November 27.—The morning was spent at the Institute; at 12.30 Baron and Baroness K—— had invited me to lunch with several of the Japanese professors. Everything was in the best European style, with excellent food and ten courses for lunch! After that the Baroness kindly took me to the Japanese part of the house, where the dolls were being aired. This, I think, must be explained. Dolls in Japan are very important things, and have a feast and ceremony once a year, in March; and these dolls are very valuable—wonderfully dressed figures of ancient kings and their attendants, court ladies and ministers, with houses and exquisite lacquered furniture, chariots and sedan-chairs, boxes and swords and fans—the dolls from 4 to 10 inches high, and the furniture in rough proportion, exquisitely lacquered and finished—little gems, some of the things, and, of course, never given to the children to play with.
I sleep just now with a sword by my hand, in case of robbers, who, by the way, visited us every day last week but one. The dogs bark when they come, and after ten minutes or so of furious noise my house Herr gets up, armed with a mild wrath and a sword, and the robbers beat a retreat. Now one day it chanced that Professor M—— had given me a huge quince, hard as a stone. The quince had been given to me because I had pined for quince jam, in the making of which I pride myself. Well, I had made my jam one evening, and its fine smell rejoiced my heart (and perhaps attracted the robbers), but the core of the quince remained, weighing about half a pound, and as hard as a brick. At night the robbers came, the dogs barked in vain for my house Herr to arise. At last I looked out of my window, aimed the core of the stony quince with all my might, and presumably hit the robber, for he decamped suddenly, and with much more noise than he made coming. Hence I gather that housewifely instincts in women may have uses hitherto undreamed of.

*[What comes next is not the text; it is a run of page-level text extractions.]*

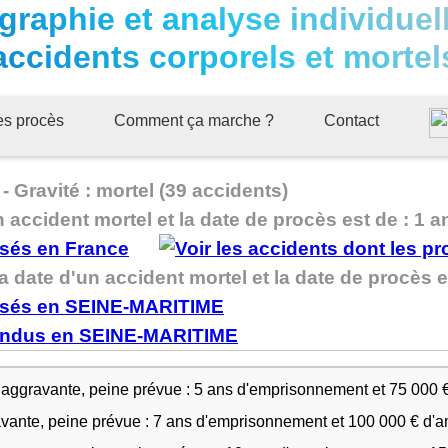
graphie et analyse individuel
accidents corporels et mortel
ues procès
Comment ça marche ?
Contact
 Gravité : mortel (39 accidents)
n accident mortel et la date de procès est de : 1 a
 date d'un accident mortel et la date de procès es
 aggravante, peine prévue : 5 ans d'emprisonnement et 75 000 
avante, peine prévue : 7 ans d'emprisonnement et 100 000 € d'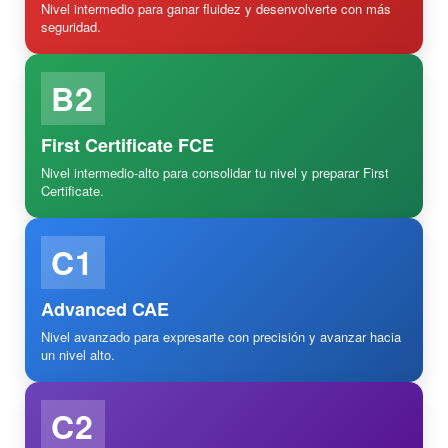
Nivel intermedio para ganar fluidez y desenvolverte con más
seguridad.
B2
First Certificate FCE
Nivel intermedio-alto para consolidar tu nivel y preparar First
Certificate.
C1
Advanced CAE
Nivel avanzado para expresarte con precisión y avanzar hacia
un nivel alto.
C2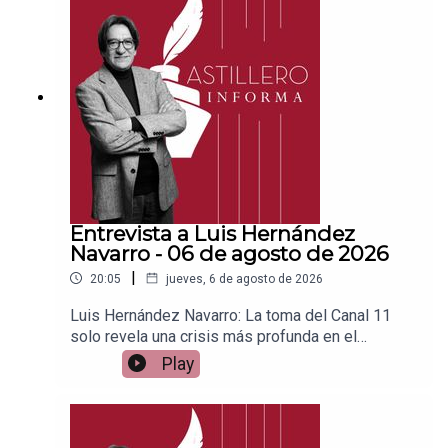
a para hacer transferencias a cuenta BBVA a
nombre de Julio Hernández López:
1539408017CLABE: 012 320 01539408017
2Tienda:https://julioastillerotienda.com/
Entrevista a Luis Hernández
Navarro - 06 de agosto de 2026
|
20:05
jueves, 6 de agosto de 2026
Luis Hernández Navarro: La toma del Canal 11
solo revela una crisis más profunda en el
IPNEnlace para apoyar vía
Play
Patreon:https://www.patreon.com/julioastilleroEnl
ace para hacer donaciones vía
PayPal:https://www.paypal.me/julioastilleroCuent
a para hacer transferencias a cuenta BBVA a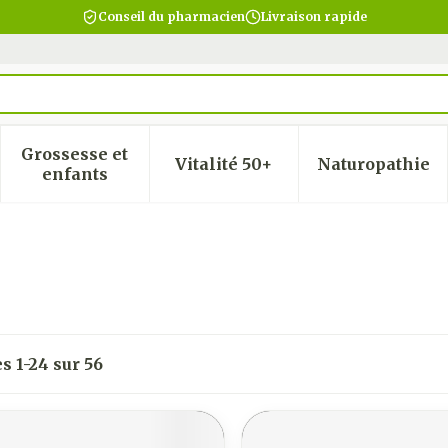
Conseil du pharmacien
Livraison rapide
Grossesse et
Vitalité 50+
Naturopathie
 la catégorie Beauté, soins et hygiène
 le sous-menu pour la catégorie Régime, alimentatio
Afficher le sous-menu pour la catégorie Gro
Afficher le sous-menu pour
Afficher
enfants
es
1
-
24
sur
56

November 28.—A day at the Institute spent in soaking the fossils in gelatine—a tedious but necessary job which I must do myself. Oh, Tokio in the rain, what a place it is! In London we grumble if by accident we step into a “mud pie” left by the street cleaners at some corner of the road, but in Tokio in the wet one must walk through one continuous soft mud pie, along roads where there is no footpath. Of course, take a kuruma, is the native reply, but kurumas, though cheap, will easily run up into three or four shillings a day at that rate, and they jolt one’s spine to a jelly. The Japanese who walk do so on wooden clogs of a curious kind, with two high stilt-like parts of quite thin wood, so that it is difficult to balance. I fall off even the low kind, and could not walk in them any distance, even if I didn’t fall, as one must take such short steps.
November 29.—Still pouring wet. I went to lunch at the Faculty lunch; however, the Dean was most charming, and the President of the University did his best to be, but speaks very little English, so that we say much the same kind of things to each other every day. How ridiculous are the people who imagine “all Japanese are alike”; as I look along the table I see every possible type (except the brutally coarse or sensual one), which may be seen in the English nation, so beyond the fact that all are rather darkly brown or slightly yellow, what need to describe them?
In one way, how much more important the University professors are to their country than is a similar body of Englishmen to England! They represent practically all the science in the country, and the Emperor receives them at Court thrice a year, when they wear beautiful uniforms covered with gold lace, and in their hands lies largely the honour of the country, the old spirit of nobility, as distinct from commercialism and apart from mere militarism, both of which are now getting so rampant here.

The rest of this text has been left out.